Na kilka dni przed 1 sierpnia była zbiórka i myślałyśmy, że już idziemy, że będzie jakaś akcja, ale później nas zwolnili do domu…
- Czy może nam pani opowiedzieć jeszcze o tym, co działo się wcześniej? Jak reagowali warszawiacy na wieści dochodzące z frontu?
Dudnienie słychać było z tamtej strony Wisły i w ogóle była atmosfera zdenerwowania. Dużo młodych chłopców, dużo młodych dziewcząt spieszących się, ubranych po sportowemu i dokądś biegnących. Byłyśmy wtajemniczone, to myśmy wiedziały, że się coś będzie działo. Pierwszego [sierpnia] któraś z koleżanek mnie zawiadomiła, że ma być zbiórka około pierwszej godziny. W domu była tylko moja mama, pożegnałam się. Mama zrobiła mi krzyżyk na czole i nie pytała się, dokąd idę, ale wiedziała, że coś się dzieje.
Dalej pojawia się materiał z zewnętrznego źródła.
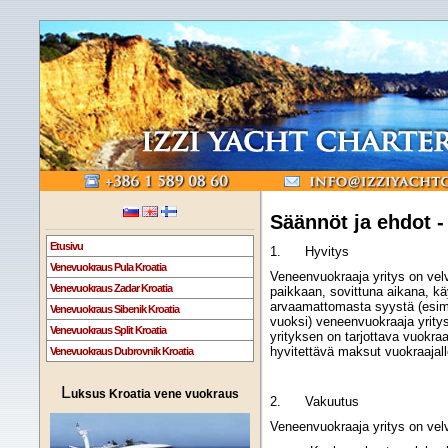
Säännöt ja ehdot 
Etusivu
1. Hyvitys
Venevuokraus Pula Kroatia
Veneenvuokraaja yritys on vel
Venevuokraus Zadar Kroatia
paikkaan, sovittuna aikana, kä
arvaamattomasta syystä (esim
Venevuokraus Sibenik Kroatia
vuoksi) veneenvuokraaja yritys
Venevuokraus Split Kroatia
yrityksen on tarjottava vuokraa
hyvitettävä maksut vuokraajal
Venevuokraus Dubrovnik Kroatia
L
uksus Kroatia vene vuokraus
2. Vakuutus
Veneenvuokraaja yritys on vel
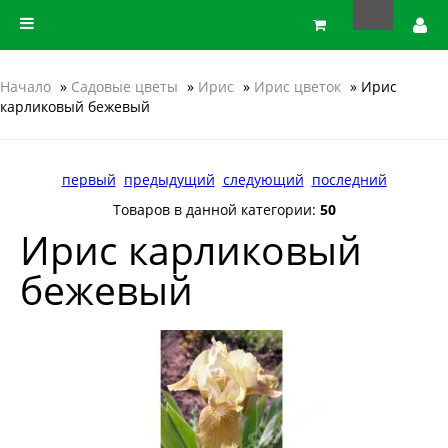
Начало
»
Садовые цветы
»
Ирис
»
Ирис цветок
» Ирис
карликовый бежевый
первый
предыдущий
следующий
последний
Товаров в данной категории:
50
Ирис карликовый
бежевый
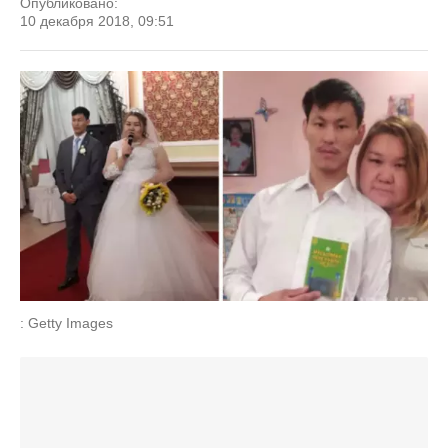
Опубликовано:
10 декабря 2018, 09:51
: Getty Images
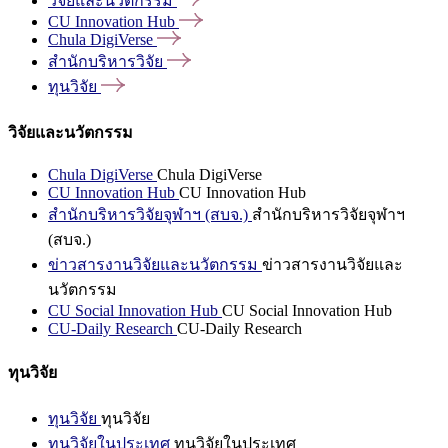
วิจัยและนวัตกรรม
CU Innovation
Hub
Chula
DigiVerse
สำนักบริหารวิจัย
ทุนวิจัย
วิจัยและนวัตกรรม
Chula DigiVerse
Chula DigiVerse
CU Innovation Hub
CU Innovation Hub
สำนักบริหารวิจัยจุฬาฯ (สบจ.)
สำนักบริหารวิจัยจุฬาฯ
(สบจ.)
ข่าวสารงานวิจัยและนวัตกรรม
ข่าวสารงานวิจัยและ
นวัตกรรม
CU Social Innovation Hub
CU Social Innovation Hub
CU-Daily Research
CU-Daily Research
ทุนวิจัย
ทุนวิจัย
ทุนวิจัย
ทุนวิจัยในประเทศ
ทุนวิจัยในประเทศ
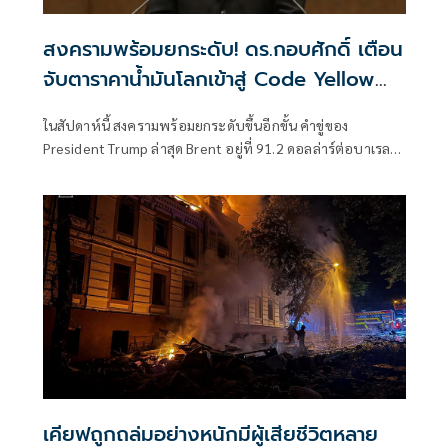
สงครามพร้อมยกระดับ! ดร.กอบศักดิ์ เตือน
จับตาราคาน้ำมันโลกเข้าสู่ Code Yellow
อีกครั้ง
ในสัปดาห์นี้ สงครามพร้อมยกระดับขึ้นอีกขั้น คำขู่ของ
President Trump ล่าสุด Brent อยู่ที่ 91.2 ดอลล่าร์ต่อบาเรล
จากการยิงเรือขนสินค้า เรือบรรทุกน้ำมัน การเริ่มตอบโต้ไปมา
ของ 2 ฝ่าย
เคียฟถูกถล่มอย่างหนักมีผู้เสียชีวิตหลาย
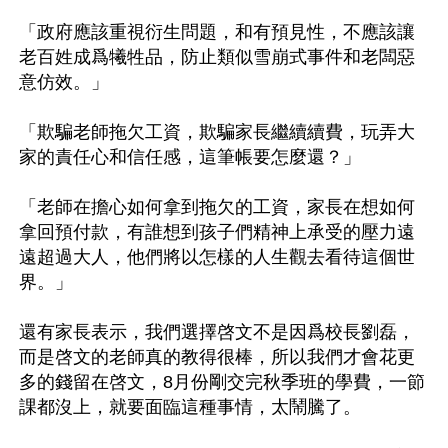
「政府應該重視衍生問題，和有預見性，不應該讓
老百姓成爲犧牲品，防止類似雪崩式事件和老闆惡
意仿效。」

「欺騙老師拖欠工資，欺騙家長繼續續費，玩弄大
家的責任心和信任感，這筆帳要怎麼還？」

「老師在擔心如何拿到拖欠的工資，家長在想如何
拿回預付款，有誰想到孩子們精神上承受的壓力遠
遠超過大人，他們將以怎樣的人生觀去看待這個世
界。」

還有家長表示，我們選擇啓文不是因爲校長劉磊，
而是啓文的老師真的教得很棒，所以我們才會花更
多的錢留在啓文，8月份剛交完秋季班的學費，一節
課都沒上，就要面臨這種事情，太鬧騰了。
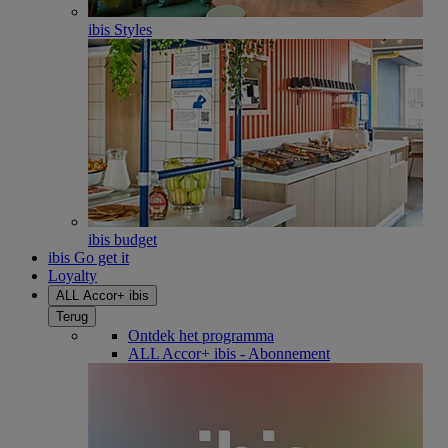
ibis Styles
ibis budget
ibis Go get it
Loyalty
ALL Accor+ ibis
Terug
Ontdek het programma
ALL Accor+ ibis - Abonnement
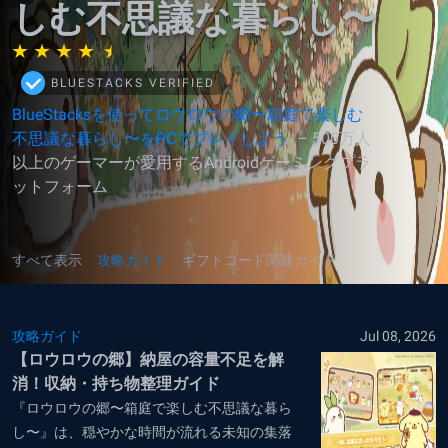
しむ不思議な暮らし〜
BLUESTACKS VERIFIED
BlueStacksを使ってロウロウの郷〜箱庭で楽しむ
不思議な暮らし〜をPCでプレイしよう
– 500万人
以上のゲーマーが愛用するAndroidゲーミングプラ
ットフォーム
すべて表示
攻略ガイド
ギフトコード関連ガイド
攻略ガイド
Jul 08, 2026
【ロウロウの郷】納屋の容量不足を解
消！収納・持ち物整理ガイド
『ロウロウの郷〜箱庭で楽しむ不思議な暮ら
し〜』は、穏やかな時間が流れる未知の集落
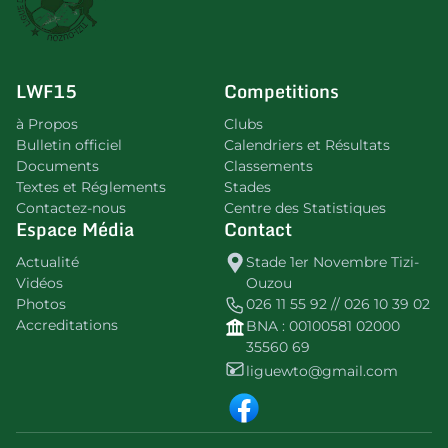
LWF15
Competitions
à Propos
Clubs
Bulletin officiel
Calendriers et Résultats
Documents
Classements
Textes et Réglements
Stades
Contactez-nous
Centre des Statistiques
Espace Média
Contact
Actualité
Stade 1er Novembre Tizi-
Vidéos
Ouzou
Photos
026 11 55 92 // 026 10 39 02
Accreditations
BNA : 00100581 02000
35560 69
liguewto@gmail.com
Nie rozmawiałam z rodzicami, bo to była konspiracja. Oni nigdzie nie należeli i nie dziwili się, że czasem dokądś wychodzę, że gdzieś czasem nocuję [poza domem]. To było normalne, że trzeba, jestem młoda i wszyscy należą, więc ja też powinnam. To było normalne.
- Dokąd pani się udała wtedy, pierwszego sierpnia? Gdzie mieliście zbiórkę?
Pierwszego była zbiórka w dwóch miejscach na Złotej. Myśmy o wpół do piątej przeniosły się na Złotą 58, gdzie był wyznaczony punkt. To miał być punkt sanitarny na pięć łóżek. Taki był najpierw zamysł. Ktoś dał nam klucze od tej szkoły, bo to były wakacje i przeniosłyśmy wszystkie materiały opatrunkowe. Na ulicy słychać było strzały. Wtedy wybiegłyśmy na ulicę. Właśnie coraz więcej ludzi się gromadziło. Słychać było strzały i ta radość, że już się zaczęło, że jesteśmy w wolnej Polsce… Ludzie zaczęli bić brawo, zaczęli się ściskać – entuzjazm. Coraz więcej ludzi się gromadziło. Pamiętam, że na trzecim piętrze w kamienicy ktoś powiesił orła białego. Naturalnie wszyscy zaczęli klaskać, był ogromny entuzjazm i radość. Rzucali się na szyję: „Jesteśmy w wolnej Polsce! Będzie dobrze!”.
- Kiedy do tego punktu opatrunkowego trafili pierwsi ranni?
Może jeszcze dodam, że wywiesili chorągiew Czerwonego Krzyża na bramie. To była kamienica trzypiętrowa, to było dawne Gimnazjum Męskie im. Niklewskiego. Ten budynek stoi do dziś. To jest róg Jana Pawła i Złotej. W oknach też czerwony krzyż został wywieszony. Ludzie – jak się zorientowali, że to jest Czerwony Krzyż i właśnie my jesteśmy personelem (bo myśmy od razu założyłyśmy opaski biało-czerwone) – to zaczęli spontanicznie nam przynosić łóżka, materace, pościel, żywność, środki opatrunkowe, jakieś naczynia. Tego dnia powstała sala na dwadzieścia łóżek, chociaż był zamysł, że tam będzie pięć łóżek tylko, że to będzie [jedynie] punkt sanitarny – a tu powstawał szpital.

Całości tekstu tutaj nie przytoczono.